• [Source data]:
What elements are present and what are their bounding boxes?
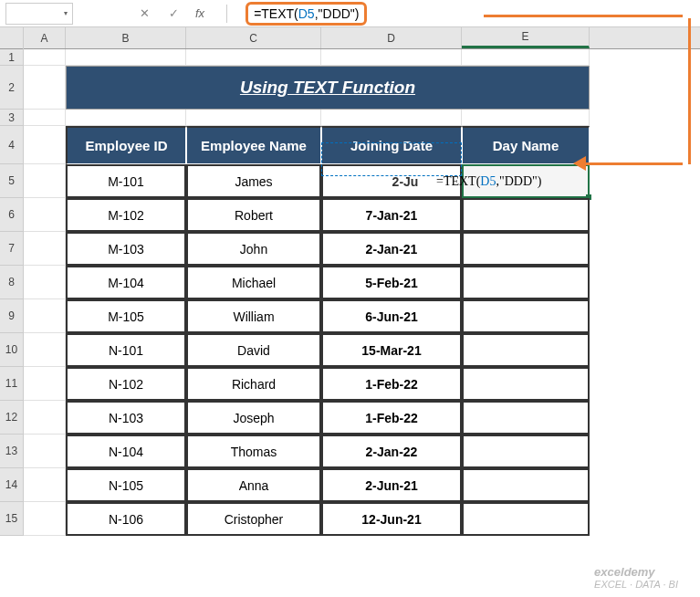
data-cell[interactable]: Robert — [186, 198, 321, 232]
data-cell[interactable]: 7-Jan-21 — [321, 198, 462, 232]
data-cell[interactable]: Anna — [186, 468, 321, 502]
data-cell[interactable]: 2-Jan-21 — [321, 232, 462, 266]
header-join-date[interactable]: Joining Date — [321, 126, 462, 164]
row-header[interactable]: 12 — [0, 401, 23, 435]
row-header[interactable]: 5 — [0, 164, 23, 198]
data-cell[interactable]: Michael — [186, 266, 321, 299]
data-cell[interactable]: Richard — [186, 367, 321, 401]
data-cell[interactable]: 2-Jun-21 — [321, 468, 462, 502]
data-cell[interactable]: 2-Jan-22 — [321, 435, 462, 468]
data-cell[interactable] — [462, 266, 590, 299]
data-cell[interactable]: Cristopher — [186, 502, 321, 536]
data-cell[interactable]: 15-Mar-21 — [321, 333, 462, 367]
data-cell[interactable]: James — [186, 164, 321, 198]
data-cell[interactable]: N-101 — [66, 333, 186, 367]
data-cell[interactable] — [462, 232, 590, 266]
data-cell[interactable]: N-104 — [66, 435, 186, 468]
cell[interactable] — [24, 468, 66, 502]
data-cell[interactable]: M-102 — [66, 198, 186, 232]
cell[interactable] — [24, 401, 66, 435]
row-header[interactable]: 10 — [0, 333, 23, 367]
fx-label[interactable]: fx — [195, 6, 210, 20]
row-header[interactable]: 14 — [0, 468, 23, 502]
cell[interactable] — [24, 435, 66, 468]
row-header[interactable]: 1 — [0, 49, 23, 66]
formula-input[interactable]: =TEXT(D5,"DDD") — [236, 2, 700, 26]
cell[interactable] — [24, 232, 66, 266]
row-header[interactable]: 4 — [0, 126, 23, 164]
data-cell[interactable] — [462, 198, 590, 232]
data-cell[interactable]: 6-Jun-21 — [321, 299, 462, 333]
data-cell[interactable]: M-103 — [66, 232, 186, 266]
header-emp-id[interactable]: Employee ID — [66, 126, 186, 164]
data-cell[interactable]: 1-Feb-22 — [321, 401, 462, 435]
cell[interactable] — [462, 110, 590, 126]
data-cell[interactable] — [462, 367, 590, 401]
title-cell[interactable]: Using TEXT Function — [66, 66, 590, 110]
cell[interactable] — [24, 367, 66, 401]
row-header[interactable]: 2 — [0, 66, 23, 110]
header-day-name[interactable]: Day Name — [462, 126, 590, 164]
cell[interactable] — [66, 110, 186, 126]
data-cell[interactable]: 5-Feb-21 — [321, 266, 462, 299]
row-header[interactable]: 8 — [0, 266, 23, 299]
select-all-corner[interactable] — [0, 27, 23, 49]
header-emp-name[interactable]: Employee Name — [186, 126, 321, 164]
data-cell[interactable] — [462, 435, 590, 468]
cell[interactable] — [24, 164, 66, 198]
selected-cell-e5[interactable]: =TEXT(D5,"DDD") — [462, 164, 590, 198]
cell[interactable] — [186, 49, 321, 66]
data-cell[interactable] — [462, 502, 590, 536]
data-cell[interactable]: M-105 — [66, 299, 186, 333]
cell[interactable] — [24, 126, 66, 164]
col-header[interactable]: C — [186, 27, 321, 48]
data-cell[interactable]: 1-Feb-22 — [321, 367, 462, 401]
cell[interactable] — [462, 49, 590, 66]
formula-text: ,"DDD") — [315, 6, 360, 21]
data-cell[interactable]: Thomas — [186, 435, 321, 468]
row-header[interactable]: 9 — [0, 299, 23, 333]
cell[interactable] — [66, 49, 186, 66]
row-header[interactable]: 3 — [0, 110, 23, 126]
cell[interactable] — [24, 299, 66, 333]
data-cell[interactable]: 12-Jun-21 — [321, 502, 462, 536]
cell[interactable] — [24, 333, 66, 367]
name-box[interactable]: ▾ — [5, 3, 73, 25]
row-header[interactable]: 11 — [0, 367, 23, 401]
data-cell[interactable] — [462, 333, 590, 367]
data-cell[interactable]: N-106 — [66, 502, 186, 536]
column-headers: A B C D E — [24, 27, 700, 49]
data-cell[interactable] — [462, 468, 590, 502]
cell[interactable] — [186, 110, 321, 126]
cell[interactable] — [24, 110, 66, 126]
col-header-selected[interactable]: E — [462, 27, 590, 48]
data-cell[interactable]: John — [186, 232, 321, 266]
cell[interactable] — [24, 266, 66, 299]
cell[interactable] — [24, 49, 66, 66]
col-header[interactable]: A — [24, 27, 66, 48]
cell[interactable] — [24, 66, 66, 110]
row-header[interactable]: 7 — [0, 232, 23, 266]
data-cell[interactable]: David — [186, 333, 321, 367]
row-header[interactable]: 15 — [0, 502, 23, 536]
data-cell[interactable]: Joseph — [186, 401, 321, 435]
cell[interactable] — [321, 110, 462, 126]
cancel-icon[interactable]: ✕ — [137, 6, 151, 20]
col-header[interactable]: D — [321, 27, 462, 48]
row-header[interactable]: 6 — [0, 198, 23, 232]
data-cell[interactable]: M-101 — [66, 164, 186, 198]
data-cell[interactable]: N-103 — [66, 401, 186, 435]
confirm-icon[interactable]: ✓ — [166, 6, 181, 20]
col-header[interactable]: B — [66, 27, 186, 48]
row-header[interactable]: 13 — [0, 435, 23, 468]
data-cell[interactable]: M-104 — [66, 266, 186, 299]
data-cell[interactable]: N-102 — [66, 367, 186, 401]
data-cell[interactable] — [462, 401, 590, 435]
data-cell[interactable]: William — [186, 299, 321, 333]
cell[interactable] — [321, 49, 462, 66]
data-cell[interactable]: N-105 — [66, 468, 186, 502]
cell[interactable] — [24, 502, 66, 536]
cell[interactable] — [24, 198, 66, 232]
dropdown-icon[interactable]: ▾ — [59, 9, 72, 17]
data-cell[interactable] — [462, 299, 590, 333]
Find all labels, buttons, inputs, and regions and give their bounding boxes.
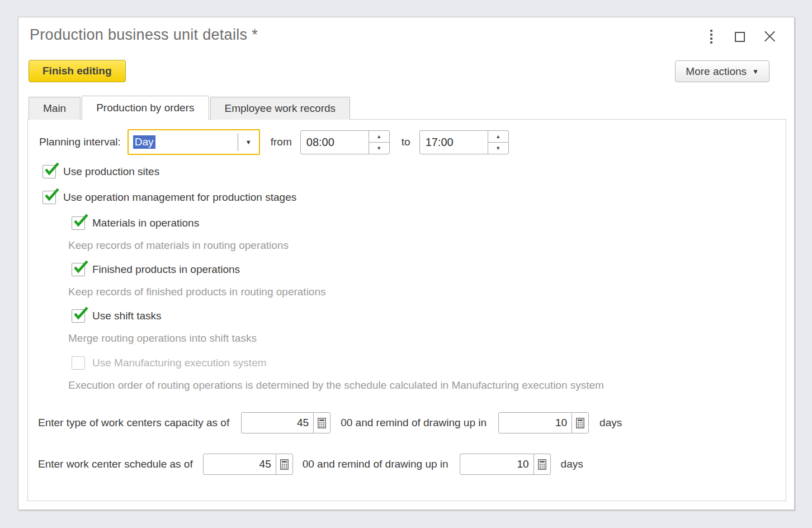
checkbox-label: Materials in operations (92, 217, 199, 229)
checkbox-label: Use operation management for production … (63, 191, 296, 204)
calculator-icon[interactable] (534, 454, 550, 474)
tab-main[interactable]: Main (29, 97, 81, 120)
kebab-menu-icon[interactable] (707, 27, 716, 46)
maximize-icon[interactable] (735, 32, 745, 42)
tab-production-by-orders[interactable]: Production by orders (82, 96, 209, 120)
schedule-remind-value[interactable]: 10 (460, 454, 534, 474)
checkbox-description: Execution order of routing operations is… (68, 379, 604, 392)
spin-down-icon[interactable]: ▼ (488, 143, 508, 154)
checkbox-label: Finished products in operations (92, 263, 240, 276)
checkbox-description: Keep records of materials in routing ope… (68, 239, 289, 252)
checkbox-label: Use Manufacturing execution system (92, 357, 267, 369)
checkbox-use-operation-management[interactable]: Use operation management for production … (43, 191, 296, 204)
planning-interval-select[interactable]: Day ▼ (128, 129, 260, 155)
spin-up-icon[interactable]: ▲ (369, 131, 389, 143)
more-actions-label: More actions (686, 65, 747, 78)
planning-interval-value: Day (133, 135, 155, 149)
checkbox-use-shift-tasks[interactable]: Use shift tasks (72, 309, 162, 323)
schedule-row: Enter work center schedule as of 45 00 a… (38, 453, 583, 475)
capacity-middle-text: 00 and remind of drawing up in (341, 417, 487, 429)
checkbox-materials-in-operations[interactable]: Materials in operations (72, 216, 199, 230)
capacity-remind-value[interactable]: 10 (499, 413, 572, 433)
calculator-icon[interactable] (313, 413, 330, 433)
window-controls (707, 27, 776, 46)
checkbox-description: Merge routing operations into shift task… (68, 332, 257, 345)
checkbox-use-manufacturing-execution-system: Use Manufacturing execution system (72, 356, 267, 370)
capacity-days-label: days (599, 417, 622, 429)
chevron-down-icon: ▼ (752, 68, 759, 76)
checkbox-checked-icon (72, 216, 85, 230)
checkbox-checked-icon (43, 191, 56, 204)
checkbox-label: Use shift tasks (92, 310, 162, 322)
checkbox-description: Keep records of finished products in rou… (68, 286, 326, 298)
checkbox-label: Use production sites (63, 166, 159, 178)
more-actions-button[interactable]: More actions ▼ (675, 60, 769, 82)
dialog-window: Production business unit details * Finis… (18, 17, 795, 510)
from-time-input[interactable]: 08:00 ▲ ▼ (300, 130, 390, 154)
schedule-input[interactable]: 45 (203, 454, 293, 475)
planning-interval-label: Planning interval: (39, 136, 121, 148)
tab-bar: Main Production by orders Employee work … (29, 96, 351, 120)
spin-up-icon[interactable]: ▲ (488, 131, 508, 143)
checkbox-finished-products-in-operations[interactable]: Finished products in operations (72, 263, 240, 276)
from-time-value[interactable]: 08:00 (301, 131, 369, 154)
schedule-label: Enter work center schedule as of (38, 458, 193, 470)
to-time-input[interactable]: 17:00 ▲ ▼ (419, 130, 509, 154)
capacity-input[interactable]: 45 (241, 412, 331, 433)
checkbox-unchecked-icon (72, 356, 85, 370)
capacity-row: Enter type of work centers capacity as o… (38, 412, 622, 434)
tab-employee-work-records[interactable]: Employee work records (210, 97, 351, 120)
capacity-label: Enter type of work centers capacity as o… (38, 417, 229, 429)
from-label: from (271, 136, 292, 148)
checkbox-checked-icon (72, 309, 85, 323)
checkbox-use-production-sites[interactable]: Use production sites (43, 165, 159, 178)
schedule-value[interactable]: 45 (204, 454, 276, 474)
dropdown-arrow-icon[interactable]: ▼ (238, 133, 259, 151)
page-title: Production business unit details * (30, 26, 258, 44)
finish-editing-button[interactable]: Finish editing (29, 60, 126, 82)
spin-down-icon[interactable]: ▼ (369, 143, 389, 154)
schedule-middle-text: 00 and remind of drawing up in (303, 458, 449, 470)
calculator-icon[interactable] (276, 454, 292, 474)
calculator-icon[interactable] (572, 413, 588, 433)
planning-interval-row: Planning interval: Day ▼ from 08:00 ▲ ▼ … (39, 129, 509, 155)
to-label: to (402, 136, 410, 148)
tab-panel: Planning interval: Day ▼ from 08:00 ▲ ▼ … (27, 119, 786, 501)
schedule-days-label: days (561, 458, 583, 470)
schedule-remind-input[interactable]: 10 (460, 454, 551, 475)
close-icon[interactable] (764, 31, 776, 43)
capacity-remind-input[interactable]: 10 (498, 412, 589, 433)
capacity-value[interactable]: 45 (242, 413, 313, 433)
checkbox-checked-icon (43, 165, 56, 178)
checkbox-checked-icon (72, 263, 85, 276)
to-time-value[interactable]: 17:00 (420, 131, 488, 154)
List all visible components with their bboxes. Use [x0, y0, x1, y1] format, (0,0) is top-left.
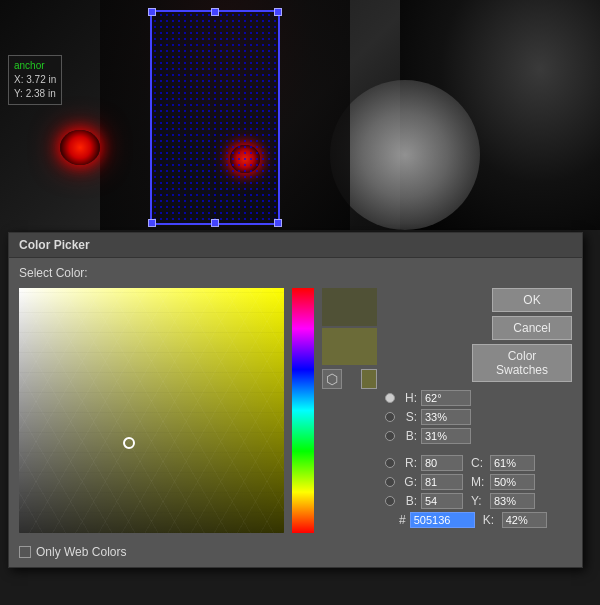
blue-input[interactable]: [421, 493, 463, 509]
controls-column: OK Cancel Color Swatches H: S:: [385, 288, 572, 531]
green-label: G:: [399, 475, 417, 489]
red-cyan-row: R: C:: [385, 455, 572, 471]
web-colors-label: Only Web Colors: [36, 545, 126, 559]
brightness-label: B:: [399, 429, 417, 443]
gradient-canvas[interactable]: [19, 288, 284, 533]
cyan-label: C:: [471, 456, 486, 470]
handle-top-left[interactable]: [148, 8, 156, 16]
k-input[interactable]: [502, 512, 547, 528]
rgb-cmyk-fields: R: C: G: M:: [385, 455, 572, 531]
hex-input[interactable]: [410, 512, 475, 528]
anchor-x: X: 3.72 in: [14, 73, 56, 87]
green-magenta-row: G: M:: [385, 474, 572, 490]
yellow-input[interactable]: [490, 493, 535, 509]
color-swatches-button[interactable]: Color Swatches: [472, 344, 572, 382]
web-colors-row: Only Web Colors: [19, 545, 572, 559]
green-input[interactable]: [421, 474, 463, 490]
magenta-label: M:: [471, 475, 486, 489]
k-label: K:: [483, 513, 498, 527]
selection-box[interactable]: [150, 10, 280, 225]
preview-column: ⬡: [322, 288, 377, 389]
hue-slider-container[interactable]: [292, 288, 314, 533]
blue-yellow-row: B: Y:: [385, 493, 572, 509]
red-radio[interactable]: [385, 458, 395, 468]
hue-field-row: H:: [385, 390, 572, 406]
handle-top-right[interactable]: [274, 8, 282, 16]
anchor-tooltip: anchor X: 3.72 in Y: 2.38 in: [8, 55, 62, 105]
anchor-title: anchor: [14, 59, 56, 73]
swatch-small-icon[interactable]: [361, 369, 377, 389]
creature-eye-left: [60, 130, 100, 165]
dialog-body: Select Color: ⬡: [9, 258, 582, 567]
handle-bottom-right[interactable]: [274, 219, 282, 227]
background-artwork: anchor X: 3.72 in Y: 2.38 in: [0, 0, 600, 230]
hue-slider[interactable]: [292, 288, 314, 533]
hue-label: H:: [399, 391, 417, 405]
brightness-input[interactable]: [421, 428, 471, 444]
magenta-input[interactable]: [490, 474, 535, 490]
blue-radio[interactable]: [385, 496, 395, 506]
cyan-input[interactable]: [490, 455, 535, 471]
handle-bottom-left[interactable]: [148, 219, 156, 227]
mosaic-overlay: [19, 288, 284, 533]
saturation-input[interactable]: [421, 409, 471, 425]
ok-button[interactable]: OK: [492, 288, 572, 312]
button-group: OK Cancel Color Swatches: [385, 288, 572, 382]
green-radio[interactable]: [385, 477, 395, 487]
select-color-label: Select Color:: [19, 266, 572, 280]
hue-radio[interactable]: [385, 393, 395, 403]
anchor-y: Y: 2.38 in: [14, 87, 56, 101]
swatch-old-color: [322, 328, 377, 365]
selection-dots: [152, 12, 278, 223]
swatch-new-color: [322, 288, 377, 326]
swatch-icons: ⬡: [322, 369, 377, 389]
saturation-field-row: S:: [385, 409, 572, 425]
dialog-title: Color Picker: [9, 233, 582, 258]
hsb-fields: H: S: B:: [385, 390, 572, 447]
web-colors-checkbox[interactable]: [19, 546, 31, 558]
cube-icon-button[interactable]: ⬡: [322, 369, 342, 389]
main-row: ⬡ OK Cancel Color Swatches H:: [19, 288, 572, 533]
hex-hash-label: #: [399, 513, 406, 527]
red-input[interactable]: [421, 455, 463, 471]
hue-input[interactable]: [421, 390, 471, 406]
brightness-radio[interactable]: [385, 431, 395, 441]
cancel-button[interactable]: Cancel: [492, 316, 572, 340]
red-label: R:: [399, 456, 417, 470]
handle-top-middle[interactable]: [211, 8, 219, 16]
fur-texture-white: [330, 80, 480, 230]
blue-label: B:: [399, 494, 417, 508]
brightness-field-row: B:: [385, 428, 572, 444]
saturation-label: S:: [399, 410, 417, 424]
color-picker-dialog: Color Picker Select Color: ⬡: [8, 232, 583, 568]
color-gradient-picker[interactable]: [19, 288, 284, 533]
handle-bottom-middle[interactable]: [211, 219, 219, 227]
hex-k-row: # K:: [385, 512, 572, 528]
saturation-radio[interactable]: [385, 412, 395, 422]
yellow-label: Y:: [471, 494, 486, 508]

• [What the task asks]: Where a line of the records includes "system", copy it.

• [Output for this task]:
checkbox-label: Use Manufacturing execution system (92, 357, 267, 369)
checkbox-use-manufacturing-execution-system: Use Manufacturing execution system (72, 356, 267, 370)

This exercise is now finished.